Training Mask R-CNN yields 'RuntimeError: stack expects each tensor to be equal size'

I am trying to train the maskrcnn_resnet50_fpn model on a custom dataset with only two classes (including background), by copying what they’re doing in the ‘TorchVision Instance Segmentation Finetuning’ Tutorial (Google Colab). I get the error RuntimeError: stack expects each tensor to be equal size, but got [11, 1024, 1024] at entry 0 and [47, 1024, 1024] at entry 1. It seems to me that this is saying that the mask tensors for two different images have to be of the same size, i.e. that all images must contain the same number of instances, which makes no sense.

I’ve written the following minimal example, where all the 50 images and corresponding masks just contain zeros (i.e. are totally black). Image number i has i masks.

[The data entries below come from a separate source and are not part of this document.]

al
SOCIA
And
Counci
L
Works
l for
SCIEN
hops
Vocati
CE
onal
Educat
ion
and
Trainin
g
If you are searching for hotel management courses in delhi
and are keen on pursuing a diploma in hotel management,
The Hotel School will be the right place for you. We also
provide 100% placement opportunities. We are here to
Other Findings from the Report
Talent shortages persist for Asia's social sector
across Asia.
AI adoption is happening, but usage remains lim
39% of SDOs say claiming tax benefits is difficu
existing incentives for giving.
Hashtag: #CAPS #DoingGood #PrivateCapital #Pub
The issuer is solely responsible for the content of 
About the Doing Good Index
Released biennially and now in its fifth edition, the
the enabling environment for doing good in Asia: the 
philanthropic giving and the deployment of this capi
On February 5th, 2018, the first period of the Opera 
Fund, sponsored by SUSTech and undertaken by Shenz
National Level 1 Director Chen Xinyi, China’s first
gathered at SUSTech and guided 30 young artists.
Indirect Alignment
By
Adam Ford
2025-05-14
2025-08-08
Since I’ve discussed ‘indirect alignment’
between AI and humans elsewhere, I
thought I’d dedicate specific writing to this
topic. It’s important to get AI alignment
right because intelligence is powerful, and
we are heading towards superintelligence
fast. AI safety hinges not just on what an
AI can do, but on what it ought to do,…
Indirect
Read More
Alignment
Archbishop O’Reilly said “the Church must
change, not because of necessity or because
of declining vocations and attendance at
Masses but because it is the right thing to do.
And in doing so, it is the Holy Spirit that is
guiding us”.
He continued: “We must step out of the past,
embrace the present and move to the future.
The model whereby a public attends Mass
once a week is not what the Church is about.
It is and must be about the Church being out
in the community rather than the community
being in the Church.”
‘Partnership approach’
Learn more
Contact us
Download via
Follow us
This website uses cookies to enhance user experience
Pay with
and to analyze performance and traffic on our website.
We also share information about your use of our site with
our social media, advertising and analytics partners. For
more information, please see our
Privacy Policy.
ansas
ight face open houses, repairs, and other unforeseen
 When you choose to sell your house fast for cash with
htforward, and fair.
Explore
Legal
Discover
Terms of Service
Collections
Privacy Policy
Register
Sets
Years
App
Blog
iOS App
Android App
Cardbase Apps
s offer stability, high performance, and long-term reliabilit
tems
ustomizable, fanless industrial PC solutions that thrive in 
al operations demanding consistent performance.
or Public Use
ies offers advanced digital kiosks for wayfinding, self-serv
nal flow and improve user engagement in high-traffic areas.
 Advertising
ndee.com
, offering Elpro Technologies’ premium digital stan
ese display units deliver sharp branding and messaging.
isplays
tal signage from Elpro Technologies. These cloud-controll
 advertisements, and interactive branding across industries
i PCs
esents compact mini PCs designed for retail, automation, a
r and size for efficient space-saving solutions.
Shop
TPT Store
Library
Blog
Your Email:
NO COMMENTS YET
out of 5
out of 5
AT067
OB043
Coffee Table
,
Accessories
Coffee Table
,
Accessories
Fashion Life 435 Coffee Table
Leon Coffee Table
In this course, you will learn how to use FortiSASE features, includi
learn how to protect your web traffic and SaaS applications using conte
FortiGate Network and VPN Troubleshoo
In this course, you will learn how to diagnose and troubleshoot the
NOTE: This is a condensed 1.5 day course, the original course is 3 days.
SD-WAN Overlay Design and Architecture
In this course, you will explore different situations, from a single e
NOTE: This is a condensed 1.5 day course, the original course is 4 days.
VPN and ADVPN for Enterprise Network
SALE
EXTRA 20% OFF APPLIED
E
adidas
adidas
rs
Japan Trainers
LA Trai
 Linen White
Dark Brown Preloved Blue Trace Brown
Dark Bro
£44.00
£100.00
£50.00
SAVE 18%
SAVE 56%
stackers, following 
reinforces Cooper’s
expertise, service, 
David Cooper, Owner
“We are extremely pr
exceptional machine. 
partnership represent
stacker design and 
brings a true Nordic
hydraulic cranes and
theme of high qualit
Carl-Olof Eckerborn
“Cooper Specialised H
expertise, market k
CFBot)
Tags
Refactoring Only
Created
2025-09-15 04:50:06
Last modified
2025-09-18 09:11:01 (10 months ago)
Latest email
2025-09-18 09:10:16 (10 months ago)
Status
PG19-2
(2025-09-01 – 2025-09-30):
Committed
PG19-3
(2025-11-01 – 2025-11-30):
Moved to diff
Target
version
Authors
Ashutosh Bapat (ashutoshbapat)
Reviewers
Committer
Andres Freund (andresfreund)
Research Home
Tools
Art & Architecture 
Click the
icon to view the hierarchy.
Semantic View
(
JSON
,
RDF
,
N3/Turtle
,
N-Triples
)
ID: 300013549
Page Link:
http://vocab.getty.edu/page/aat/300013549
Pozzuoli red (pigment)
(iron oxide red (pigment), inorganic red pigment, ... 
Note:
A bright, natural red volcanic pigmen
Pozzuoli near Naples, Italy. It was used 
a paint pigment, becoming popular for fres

The bounding boxes cover the entire images.
The engine module is found in vision/references/detection at main · pytorch/vision · GitHub.

import torch
from torchvision.models.detection import maskrcnn_resnet50_fpn
from torch.utils.data import DataLoader
from engine import train_one_epoch

class WeirdDataset(torch.utils.data.Dataset):
    def __len__(self):
        return 50

    def __getitem__(self, idx):
        img = torch.zeros(1, 1024, 1024)

        target = {}
        bbox = torch.tensor([1, 1, 1024, 1024], dtype=torch.float)
        target['masks'] = torch.zeros(idx, 1024, 1024, dtype=torch.uint8)
        target['boxes'] = bbox.repeat(idx, 1)
        target['labels'] = torch.ones(idx, dtype=torch.int64)

        return img, target

model = maskrcnn_resnet50_fpn(num_classes = 2)
model.train()
train_dataset = WeirdDataset()

train_data_loader = DataLoader(train_dataset, batch_size=2, shuffle=True)
learning_rate = 0.01
optimizer = torch.optim.SGD(model.parameters(), lr=learning_rate)

for epoch in range (5):
    train_one_epoch(model, optimizer, train_data_loader, device='cpu', epoch=epoch, print_freq=1)

If you have two tensors of size [11, 1024, 1024] and [47, 1024, 1024], you’ll want to use torch.cat instead,

a=torch.randn(11,1024,1024)
b=torch.randn(47,1024,1024)
c=torch.cat((a,b), dim=0)
print(c.shape) #returns [58,1024,1024]`